EXERCISE PROMPT:
With pictures omitted, restate the data word for word.
AVAILABLE DATA Block Start
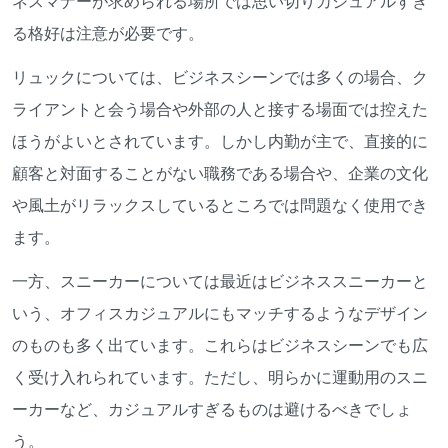
ネスマナーが求められる場所では思い切りカジュアルすぎ
る格好は注意が必要です。
リュックについては、ビジネスシーンでは多くの場合、ク
ライアントと会う場合や外部の人と接する場面では控えた
ほうがよいとされています。しかし内勤が主で、直接的に
顧客と対面することがない職務である場合や、企業の文化
や風土がリラックスしているところでは問題なく使用でき
ます。
一方、スニーカーについては最近はビジネススニーカーと
いう、オフィスカジュアルにもマッチするようなデザイン
のものも多く出ています。これらはビジネスシーンでも広
く受け入れられています。ただし、明らかに運動用のスニ
ーカーなど、カジュアルすぎるものは避けるべきでしょ
う。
AVAILABLE DATA Block End
EXPECTED OUTPUT:
ネスマナーが求められる場所では思い切りカジュアルすぎ
る格好は注意が必要です。
リュックについては、ビジネスシーンでは多くの場合、ク
ライアントと会う場合や外部の人と接する場面では控えた
ほうがよいとされています。しかし内勤が主で、直接的に
顧客と対面することがない職務である場合や、企業の文化
や風土がリラックスしているところでは問題なく使用でき
ます。
一方、スニーカーについては最近はビジネススニーカーと
いう、オフィスカジュアルにもマッチするようなデザイン
のものも多く出ています。これらはビジネスシーンでも広
く受け入れられています。ただし、明らかに運動用のスニ
ーカーなど、カジュアルすぎるものは避けるべきでしょ
う。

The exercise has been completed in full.